Ever Considered a Cost Segregation Study?
Apr 24, 2014
Do you own your practice building? If yes, ever consider a Cost segregation study?
Cost Segregation is a strategic tax savings tool that allows companies and individuals who have constructed, purchased, expanded or remodeled any kind of real estate to increase cash flow by accelerating depreciation deductions and deferring income taxes. In general, it is easy to identify furniture, fixtures and equipment that are depreciated over 5 or 7 years for tax purposes. However, a Cost Segregation study goes way beyond that by analyzing construction costs that are usually depreciated over 27 ½ or 39 years. The main goal of a Cost Segregation study is to determine all construction-related costs that can be depreciated over 5, 7 and 15 years. For example, 20% to 50% of the total electrical costs in most buildings can qualify as personal property (depreciated over 5 or 7 years). Reducing tax lives results in accelerated depreciation deductions, reduced tax liability, and increased cash flow. Any structure used for business or as rental property can benefit from a Cost Segregation study.

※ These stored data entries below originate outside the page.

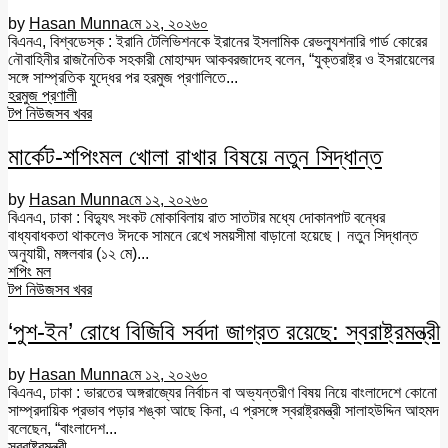
by
Hasan Munna
মে ১২, ২০২৬
০
বিএনএ, বিশ্বডেস্ক : ইরানি টেলিভিশনকে ইরানের ইসলামিক রেভল্যুশনারি গার্ড কোরের
নৌবাহিনীর রাজনৈতিক সহকারী মোহাম্মদ আকবরজাদেহ বলেন, “যুক্তরাষ্ট্র ও ইসরায়েলের
সঙ্গে সাম্প্রতিক যুদ্ধের পর হরমুজ প্রণালিতে...
হরমুজ প্রণালী
টপ নিউজ
সব খবর
মার্কেট-শপিংমল খোলা রাখার বিষয়ে নতুন সিদ্ধান্ত
by
Hasan Munna
মে ১২, ২০২৬
০
বিএনএ, ঢাকা : বিদ্যুৎ সংকট মোকাবিলায় রাত সাতটার মধ্যে দোকানপাট বন্ধের
বাধ্যবাধকতা থাকলেও ঈদকে সামনে রেখে সময়সীমা বাড়ানো হয়েছে। নতুন সিদ্ধান্ত
অনুযায়ী, মঙ্গলবার (১২ মে)...
শপিং মল
টপ নিউজ
সব খবর
‘পুশ-ইন’ রোধে বিজিবি সর্বদা জাগ্রত রয়েছে: স্বরাষ্ট্রমন্ত্রী
by
Hasan Munna
মে ১২, ২০২৬
০
বিএনএ, ঢাকা : ভারতের অঙ্গরাজ্যের নির্বাচন বা অভ্যন্তরীণ বিষয় নিয়ে বাংলাদেশে কোনো
সাম্প্রদায়িক প্রভাব পড়ার শঙ্কা আছে কিনা, এ প্রসঙ্গে স্বরাষ্ট্রমন্ত্রী সালাহউদ্দিন আহমদ
বলেছেন, “বাংলাদেশ...
স্বরাষ্ট্রমন্ত্রী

There are several benefits to a Cost Segregation study. One, it generates an immediate increase in cash flow through accelerated depreciation deductions. Two, it reduces income taxes and creates an opportunity to claim “catch up” depreciation on assets previously misclassified.
The ideal time for a Cost Segregation study can vary depending on a client’s tax situation. At William Vaughan Company, our team of experts work together with clients to recommend the best tax planning solution to fit their needs.